Here you will find preserved 7 years of conversation, photos, & knowledge about a site many people love. Vindolanda gets under the skin. (Figuratively and literally as a volunteer excavator!) It's a place you remember, filled with people you remember!

Thanks for 7 great years!

20th Annual Charity Concert
Hi Sue

Hope you and family are keeping well. Just a short note to let you know we've purchased 4 tickets for the Essentially English concert on 8 July 2012. Really looking forward to going, we haven't been to the Phil for ages. Will spread the word round friends/family/work colleagues.

Keep up the good work!

Best wishes
Dilys (and Jim) :)

Collapse of wall at Pompeii
Hi Harry

Hope you are keeping well.

Re: Pompeii -Jim and I came back from southern Italy on 18 April 2012, first proper holiday we have had in years as we have usually spent all our leave digging at V. We spent two full days at Pompeii and one full day at Herculaneum. Of the two sites, we felt Herculaneum was the more interesting. Unfortunately, at both sites there were quite a few areas closed to the public - they were also probably the best bits as well. At Pompeii we were very surprised and I have to say disappointed in particular to see so much rubbish on site, mostly left by workmen, couldn't believe it - mastic tubes, rubble, you name it, it was there. We couldn't understand why workmen didn't clear up after themselves and why the site didn't employ someone literally to go through the full site clearing away believe it or not visitor rubbish. We were interested to see workmen at Pompeii consolidating a wall, they appeared to be making a right mess of it and it looked very much as though they weren't using lime mortar like Geoff and Kenny who I have to say are doing an absolute sterling job on site at V working very hard with results that are really professional. Looking at the Telegraph article you cited, having seen Pompeii myself in the flesh, I'm not surprised that having been uncovered and open to the elements, that parts are literally falling down. You're quite right, if they don't do something soon, it won't be there for future generations to see and marvel at.

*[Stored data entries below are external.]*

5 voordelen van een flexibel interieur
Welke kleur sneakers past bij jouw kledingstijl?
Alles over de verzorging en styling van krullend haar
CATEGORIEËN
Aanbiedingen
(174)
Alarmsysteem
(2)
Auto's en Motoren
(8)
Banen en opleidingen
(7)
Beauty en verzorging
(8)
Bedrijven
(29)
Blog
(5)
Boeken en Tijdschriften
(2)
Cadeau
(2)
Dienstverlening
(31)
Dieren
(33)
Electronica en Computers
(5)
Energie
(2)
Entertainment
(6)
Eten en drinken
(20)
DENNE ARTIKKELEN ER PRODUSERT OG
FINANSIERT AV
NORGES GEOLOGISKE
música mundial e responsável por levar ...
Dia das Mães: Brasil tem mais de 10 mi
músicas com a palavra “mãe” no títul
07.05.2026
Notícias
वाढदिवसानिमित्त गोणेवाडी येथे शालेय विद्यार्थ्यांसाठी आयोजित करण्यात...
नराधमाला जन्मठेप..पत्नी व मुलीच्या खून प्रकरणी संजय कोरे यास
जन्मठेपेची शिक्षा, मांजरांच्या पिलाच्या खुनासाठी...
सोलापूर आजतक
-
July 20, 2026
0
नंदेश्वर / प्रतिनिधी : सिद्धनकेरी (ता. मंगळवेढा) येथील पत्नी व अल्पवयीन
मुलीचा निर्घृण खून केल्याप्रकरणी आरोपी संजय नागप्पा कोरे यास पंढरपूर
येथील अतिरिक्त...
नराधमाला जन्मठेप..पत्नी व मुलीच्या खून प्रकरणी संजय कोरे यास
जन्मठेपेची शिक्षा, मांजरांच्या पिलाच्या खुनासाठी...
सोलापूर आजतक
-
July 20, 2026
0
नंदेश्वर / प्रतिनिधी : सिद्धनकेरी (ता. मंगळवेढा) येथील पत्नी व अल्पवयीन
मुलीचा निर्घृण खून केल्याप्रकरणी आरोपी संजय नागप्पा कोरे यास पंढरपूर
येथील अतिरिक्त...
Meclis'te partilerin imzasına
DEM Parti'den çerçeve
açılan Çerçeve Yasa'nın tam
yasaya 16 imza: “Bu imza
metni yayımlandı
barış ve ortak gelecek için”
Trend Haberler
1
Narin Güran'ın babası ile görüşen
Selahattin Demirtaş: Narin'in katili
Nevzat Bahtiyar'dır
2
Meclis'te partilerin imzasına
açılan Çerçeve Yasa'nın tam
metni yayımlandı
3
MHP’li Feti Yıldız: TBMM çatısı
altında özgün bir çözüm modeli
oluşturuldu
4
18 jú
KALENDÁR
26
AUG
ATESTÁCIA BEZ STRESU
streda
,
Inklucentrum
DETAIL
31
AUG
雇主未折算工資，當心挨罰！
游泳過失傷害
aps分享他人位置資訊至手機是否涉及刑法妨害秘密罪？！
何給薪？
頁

Re digging this last week, Jim, myself and David worked on our first day (Mon 30 Apr) on the massive slab unearthed the previous Friday. Digger came in the afternoon to lift the slab, unfortunately nothing was underneath, another connundrum to figure out. Why did the Romans do these things? Tuesday to Friday was spent clearing through Eric Birley's 1930s excavation, most was backfill but we finally got to the original clay underneath which was good and combined with David's portion (which was rounded in design and quite spectacular) showed where wooden beams would have been laid as foundations - Andy theorised that this could possibly have been for the first wooden fort, it could even be evidence of pre-Roman settlement, ? round house (David's theory) or animal enclosure, however, more will obviously need to be uncovered for Andy/Justin to have a clearer view - a case of 'watch this space' - very interesting. I'll ask Jim to put some photos on to show both trenches. Apparently when Eric excavated the area in 1930s, he apparently finally finished in the Autumn stating in his diary the reason being due to flooding in that area. Luckily for us we now have pumps to take the water out! Both trenches did flood on occasions, David's trench much more so, however, overall and despite this, weather-wise we were very lucky to have a dry week, the first so far and long may it continue facilitating real progress for Andy. We are back at the end of this month so will be able to see what's happened in the intervening period.

As an aside, as usual, we visited RAM on Saturday coming home and were very pleased at the changes that have been made since we last visited. RAM has truly become, in its own right, a real treasure of information about the life of the Roman soldier for both adults and children. We always tell friends/family etc who are visiting the area to go to RAM first then onto Vindolanda as it gives a good entree to the Trust and helps put its work into context.